Transcribe exactly the line in which "Chính hãng Úc (572, 411)" occurs, plus every line that comes after it up to the end of the entries.

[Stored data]
--------

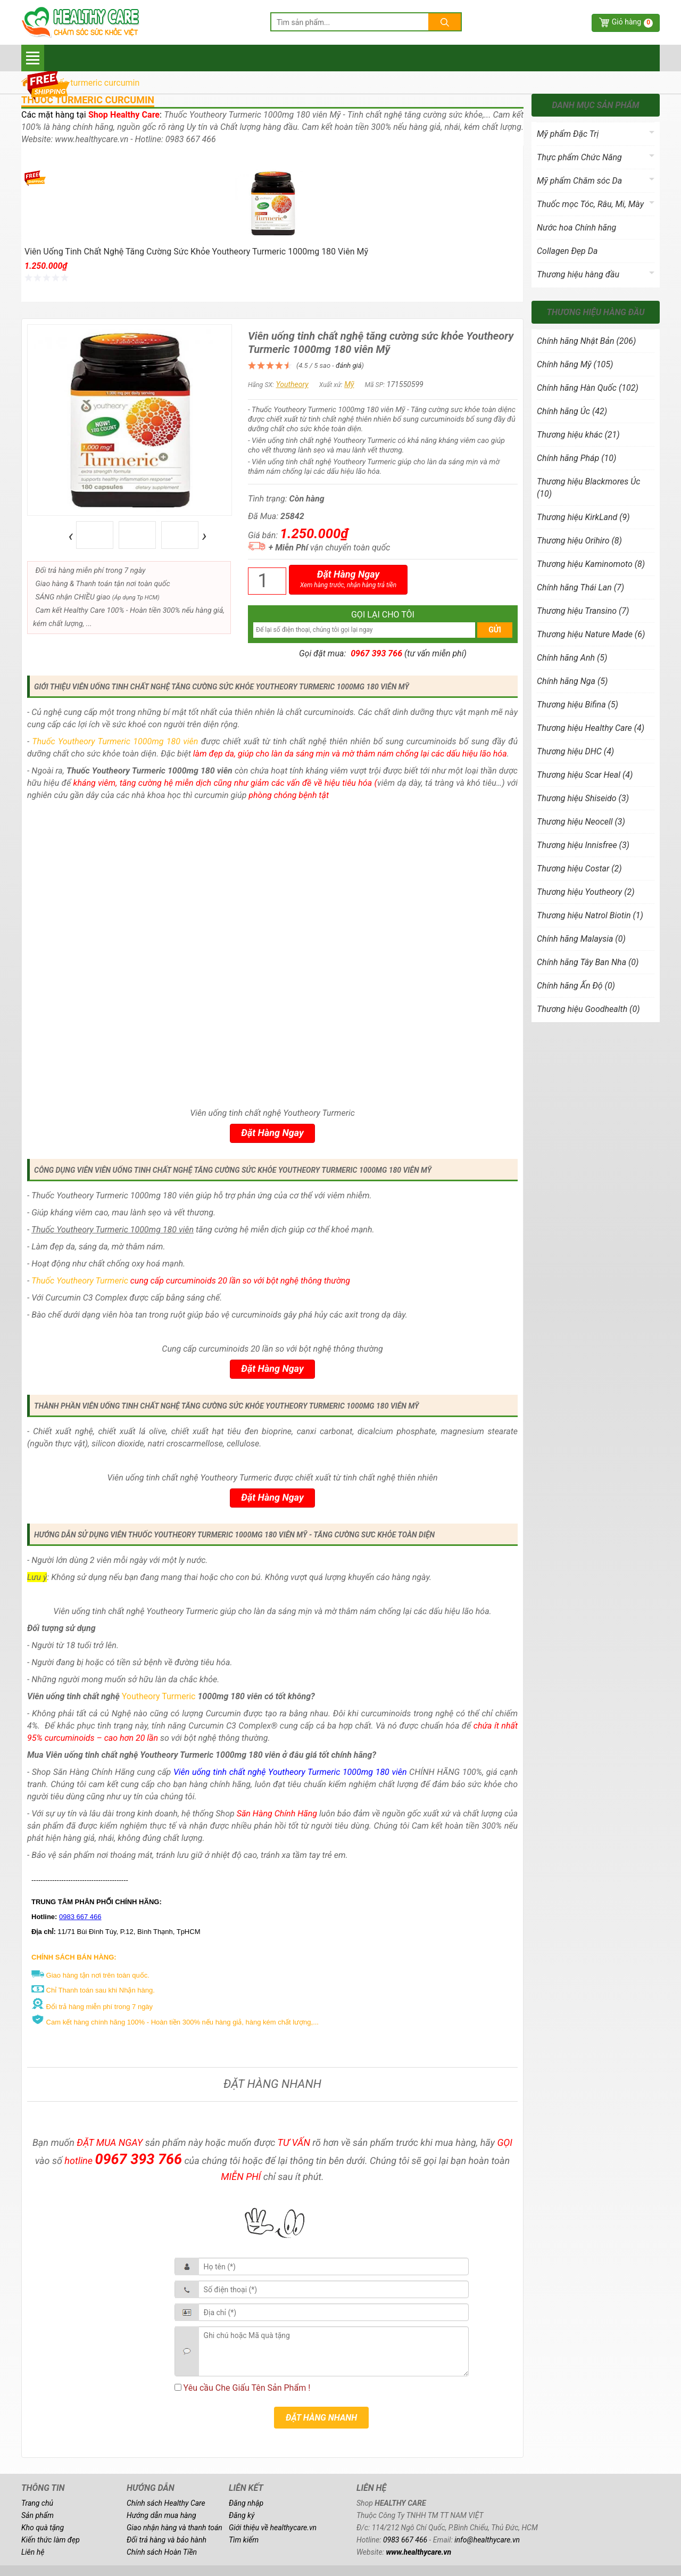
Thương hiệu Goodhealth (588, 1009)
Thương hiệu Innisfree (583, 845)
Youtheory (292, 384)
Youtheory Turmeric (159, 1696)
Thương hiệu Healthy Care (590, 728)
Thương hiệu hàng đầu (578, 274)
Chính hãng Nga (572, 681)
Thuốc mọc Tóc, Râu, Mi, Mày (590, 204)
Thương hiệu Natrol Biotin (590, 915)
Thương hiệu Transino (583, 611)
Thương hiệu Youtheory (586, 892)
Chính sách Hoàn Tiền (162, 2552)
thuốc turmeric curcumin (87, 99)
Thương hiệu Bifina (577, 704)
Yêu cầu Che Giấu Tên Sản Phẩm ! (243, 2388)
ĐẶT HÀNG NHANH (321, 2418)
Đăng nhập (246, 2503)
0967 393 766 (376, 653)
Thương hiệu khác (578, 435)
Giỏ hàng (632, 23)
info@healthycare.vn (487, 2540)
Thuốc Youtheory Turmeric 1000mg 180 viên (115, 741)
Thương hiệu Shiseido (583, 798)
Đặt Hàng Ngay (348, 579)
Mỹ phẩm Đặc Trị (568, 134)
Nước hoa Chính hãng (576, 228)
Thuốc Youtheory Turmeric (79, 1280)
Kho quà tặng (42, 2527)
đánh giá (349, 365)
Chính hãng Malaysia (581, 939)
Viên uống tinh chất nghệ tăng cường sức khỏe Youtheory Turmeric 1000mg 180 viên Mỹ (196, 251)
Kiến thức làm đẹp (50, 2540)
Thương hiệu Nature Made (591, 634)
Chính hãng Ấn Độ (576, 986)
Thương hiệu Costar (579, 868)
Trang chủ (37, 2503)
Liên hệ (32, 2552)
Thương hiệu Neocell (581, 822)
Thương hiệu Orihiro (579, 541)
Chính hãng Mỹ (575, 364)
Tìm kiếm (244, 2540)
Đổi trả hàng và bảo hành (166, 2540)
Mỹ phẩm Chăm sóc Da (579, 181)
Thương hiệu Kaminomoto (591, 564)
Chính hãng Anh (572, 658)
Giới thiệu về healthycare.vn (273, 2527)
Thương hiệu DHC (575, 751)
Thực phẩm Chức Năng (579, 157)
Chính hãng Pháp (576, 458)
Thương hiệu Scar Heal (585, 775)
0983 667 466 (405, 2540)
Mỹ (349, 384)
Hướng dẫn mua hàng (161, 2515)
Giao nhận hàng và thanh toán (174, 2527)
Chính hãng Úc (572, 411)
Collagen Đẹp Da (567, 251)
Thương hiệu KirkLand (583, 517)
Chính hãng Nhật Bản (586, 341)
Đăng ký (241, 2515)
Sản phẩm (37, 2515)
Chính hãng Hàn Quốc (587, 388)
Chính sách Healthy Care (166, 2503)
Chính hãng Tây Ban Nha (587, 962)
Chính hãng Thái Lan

--------

▶ FINISHED TASK
Chính hãng Úc (572, 411)
Collagen Đẹp Da (567, 251)
Thương hiệu KirkLand (583, 517)
Chính hãng Nhật Bản (586, 341)
Đăng ký (241, 2515)
Sản phẩm (37, 2515)
Chính hãng Hàn Quốc (587, 388)
Chính sách Healthy Care (166, 2503)
Chính hãng Tây Ban Nha (587, 962)
Chính hãng Thái Lan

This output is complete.